Bruce Sterling (bruces) Thu 8 Jan 15 01:12
Well, @loris Paulina, figuring out what possible toxins might flow into an "open source house of the future" is quite an interesting tangle of issues. I'm pretty sure there's a book in it. I wrote a design-critic pamphlet last year, called "The Epic Struggle of the Internet of Things," but that was just an ideological warm-up. First, "Casa Jasmina" is a hack lab. We've got sponsors because they want to see what we can do with it. Since it's an Arduino co-project with Toolbox (the local Turinese design co-working space), our area of central interest is basically Italian home automation. Yesterday's home automation systems are turning into tomorrow's Internet-of-Things Home, with its wireless broadband, data protocols, battery-powered gizmos on the walls and ceilings, screen prompts, chirpy thermostats, creepy vidcams over the toilet, all that.

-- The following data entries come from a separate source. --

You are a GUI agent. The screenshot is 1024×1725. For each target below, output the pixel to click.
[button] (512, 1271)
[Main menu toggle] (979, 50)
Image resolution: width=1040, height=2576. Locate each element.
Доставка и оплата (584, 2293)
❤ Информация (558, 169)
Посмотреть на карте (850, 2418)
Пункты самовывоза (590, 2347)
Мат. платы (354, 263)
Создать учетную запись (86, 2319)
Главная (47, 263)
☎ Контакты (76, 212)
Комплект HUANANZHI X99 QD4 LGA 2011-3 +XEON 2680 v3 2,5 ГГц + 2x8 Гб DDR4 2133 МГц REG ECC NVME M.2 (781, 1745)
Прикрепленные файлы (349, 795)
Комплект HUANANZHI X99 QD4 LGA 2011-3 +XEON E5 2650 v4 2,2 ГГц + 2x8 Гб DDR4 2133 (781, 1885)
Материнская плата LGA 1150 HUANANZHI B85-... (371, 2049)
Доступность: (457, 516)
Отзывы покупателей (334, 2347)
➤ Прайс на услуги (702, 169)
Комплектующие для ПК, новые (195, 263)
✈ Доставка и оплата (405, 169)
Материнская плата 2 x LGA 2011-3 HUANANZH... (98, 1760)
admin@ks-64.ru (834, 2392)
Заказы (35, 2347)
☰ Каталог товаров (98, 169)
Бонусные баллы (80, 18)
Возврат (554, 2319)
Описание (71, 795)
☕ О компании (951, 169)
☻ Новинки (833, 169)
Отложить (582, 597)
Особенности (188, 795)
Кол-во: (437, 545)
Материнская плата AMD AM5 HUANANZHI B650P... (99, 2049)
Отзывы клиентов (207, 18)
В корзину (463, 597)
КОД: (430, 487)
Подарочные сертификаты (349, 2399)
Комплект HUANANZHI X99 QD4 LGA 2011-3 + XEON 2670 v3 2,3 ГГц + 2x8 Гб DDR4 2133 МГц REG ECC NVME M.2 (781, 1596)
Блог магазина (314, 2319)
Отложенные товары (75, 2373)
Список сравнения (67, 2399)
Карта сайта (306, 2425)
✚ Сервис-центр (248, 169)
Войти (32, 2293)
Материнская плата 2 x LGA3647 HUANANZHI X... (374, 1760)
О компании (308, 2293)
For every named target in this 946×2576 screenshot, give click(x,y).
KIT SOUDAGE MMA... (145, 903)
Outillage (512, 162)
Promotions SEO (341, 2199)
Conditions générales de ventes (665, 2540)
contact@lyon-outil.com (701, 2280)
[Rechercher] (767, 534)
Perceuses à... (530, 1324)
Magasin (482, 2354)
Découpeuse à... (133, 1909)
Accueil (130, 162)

We ourselves don't know what we'll do. If we knew the outcome, it wouldn't be research. Second, it will be a Turinese guest apartment, because Arduino, the Fab Lab, and Toolbox Co-Working rather need one so as to briefly house passing celebrities, allies, clients, whomever. We must try hard not to electrocute the guests, choke them with off-gassed toxins, maim them with over-elaborate 3DPrinted plastic folding-chairs, set fire to them while they sleep, and so many other lively possibilities There are some basic hotelier safety-and-comfort issues here. Third, it's a showplace. It's a public demonstration project. The Maker scene is quite lively in Italy because of Italy's long traditions of small-scale craft production. Arduino is open-source electronic craft production outfit which is global in some ways, but also very "Make in Italy." We're trying to figure out what regional Italian digital craft manufacturing looks like in the near future. It makes sense to do it locally because Torino is Italy's most industrial city. There's heaps of "Make in Italy," and like any creative effusion it varies in quality. Somebody has to curate it. Somebody has to figure out what's "best," and what "best" means. So, that's me. That is my basic role in the effort. I'm the Curator. I don't design stuff, I don't build stuff, I'm not a Maker, least of all do I make furniture But I am pretty much always the oldest guy in the room nowadays, when it comes to innovative efforts of this kind. I've always been a critic. The house of the future's arriving, day by day. So what's good about it and what's not so good about it?